En los cuartos de final el equipo tricolor se encontró con un viejo conocido que significaba a todas luces como el más peligroso, una Costa Rica herida en su orgullo al ser derrotada en su cotejo anterior ante una sorpresiva selección de Haití. Los Ticos tenían un arma secreta para anular a los aztecas: el técnico Gustavo Matosas, un gran conocedor del futbol mexicano que sabía por dónde se le podía atacar y desarticular el sitio donde se gestan los embates del marcado como favorito.

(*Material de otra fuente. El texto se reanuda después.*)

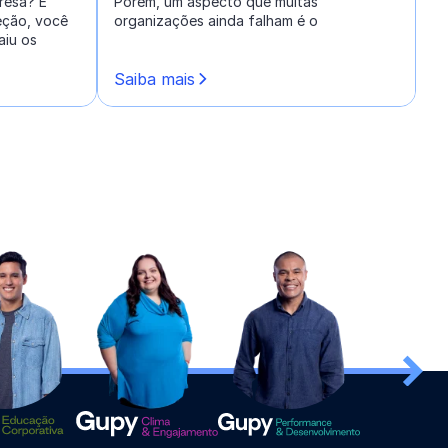
resa? E
Porém, um aspecto que muitas
eção, você
organizações ainda falham é o
aiu os
Saiba mais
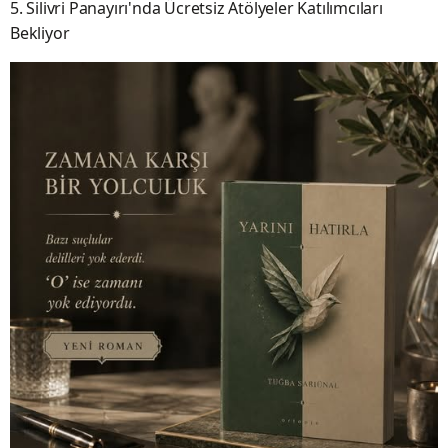
5. Silivri Panayırı'nda Ücretsiz Atölyeler Katılımcıları
Bekliyor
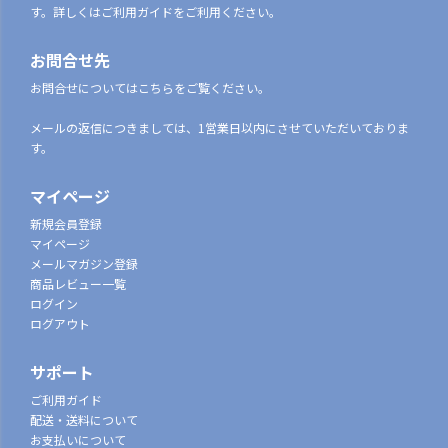
す。詳しくはご利用ガイドをご利用ください。
お問合せ先
お問合せについてはこちらをご覧ください。
メールの返信につきましては、1営業日以内にさせていただいておりま
す。
マイページ
新規会員登録
マイページ
メールマガジン登録
商品レビュー一覧
ログイン
ログアウト
サポート
ご利用ガイド
配送・送料について
お支払いについて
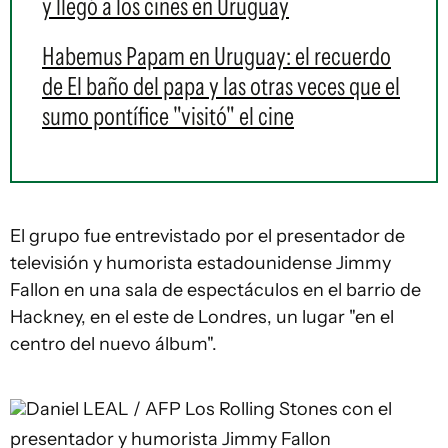
y llegó a los cines en Uruguay
Habemus Papam en Uruguay: el recuerdo
de El baño del papa y las otras veces que el
sumo pontífice "visitó" el cine
El grupo fue entrevistado por el presentador de
televisión y humorista estadounidense Jimmy
Fallon en una sala de espectáculos en el barrio de
Hackney, en el este de Londres, un lugar "en el
centro del nuevo álbum".
Daniel LEAL / AFP
Los Rolling Stones con el
presentador y humorista Jimmy Fallon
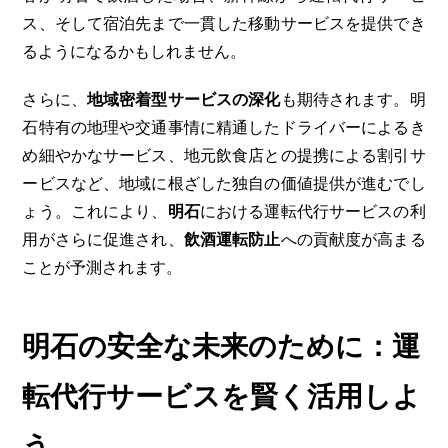
ス、そして宿泊先まで一貫した移動サービスを提供でき
るようになるかもしれません。
さらに、
地域密着型サービスの深化
も期待されます。明
石特有の地理や交通事情に精通したドライバーによるき
め細やかなサービス、地元飲食店との提携による割引サ
ービスなど、地域に根ざした独自の価値提供が進むでし
ょう。これにより、
明石
における運転代行サービスの利
用がさらに促進され、
飲酒運転防止
への貢献度が高まる
ことが予測されます。
明石の安全な未来のために：運
転代行サービスを賢く活用しよ
う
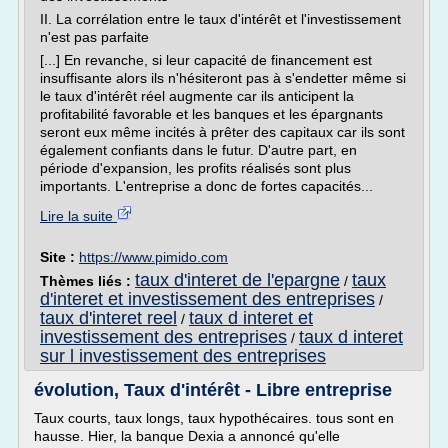
II. La corrélation entre le taux d'intérêt et l'investissement
n'est pas parfaite
[...] En revanche, si leur capacité de financement est
insuffisante alors ils n'hésiteront pas à s'endetter même si
le taux d'intérêt réel augmente car ils anticipent la
profitabilité favorable et les banques et les épargnants
seront eux même incités à prêter des capitaux car ils sont
également confiants dans le futur. D'autre part, en
période d'expansion, les profits réalisés sont plus
importants. L'entreprise a donc de fortes capacités...
Lire la suite
Site :
https://www.pimido.com
taux d'interet de l'epargne
taux
Thèmes liés :
/
d'interet et investissement des entreprises
/
taux d'interet reel
taux d interet et
/
investissement des entreprises
taux d interet
/
sur l investissement des entreprises
évolution, Taux d'intérêt - Libre entreprise
Taux courts, taux longs, taux hypothécaires. tous sont en
hausse. Hier, la banque Dexia a annoncé qu'elle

Con un esquema defensivo, Costa Rica se las arregló para detener a la artillería mexicana y para complicarlos al frente a base de contragolpes. Desde ahí el portero Memo Ochoa empezaba a marcar la diferencia. Su liderazgo y su experiencia fueron la clave para que México mantuviera, al menos, el empate después de un inexistente penalti a favor de los centroamericanos.

Con unos tiempos extras cerrados, de pierna fuerte y con México un poco más incisivo, llegó el pitazo final para definir al ganador desde el manchón penal. Era un volado, pero los aztecas dominaban con la presencia del mundialista Memo Ochoa. Jiménez, el infalible, falló el primer intento. El fantasma de los penales rondaba en el ambiente, pero el arquero mexicano se encargó de ahuyentarlo al detener un disparo en la muerte súbita, terminando así con las esperanzas del equipo tico y poniendo al Tri en la siguiente ronda. 

México estaba del otro lado para seguir en carrera en la Copa Oro. El rival en semis lo estaba esperando, un Haití que hasta entonces había sido el equipo revelación con cuatro triunfos en fila y con su primera aparición entre los mejores cuatro del torneo. La fiesta estaba lista, pero el ambiente nunca despegó y, en cambio, se fue apagando hasta dejar un amargo sabor de boca en los miles de aficionados que llegaron a la cita.

Haití demostró ser lo que es: un equipo de tercer nivel que no daba pie con bola. Lo más lógico hubiera sido una goleada, pero los mexicanos en la cancha se nulificaron solos. Fue espantosa su incapacidad para meter el balón a la red. Fue un equipo sin ideas, sin profundidad, sin atrevimiento y sin goles. El único que parecía intentar algo diferente fue Rodolfo Pizarro y si acaso otro poco Raúl Jiménez; el resto, para los leones.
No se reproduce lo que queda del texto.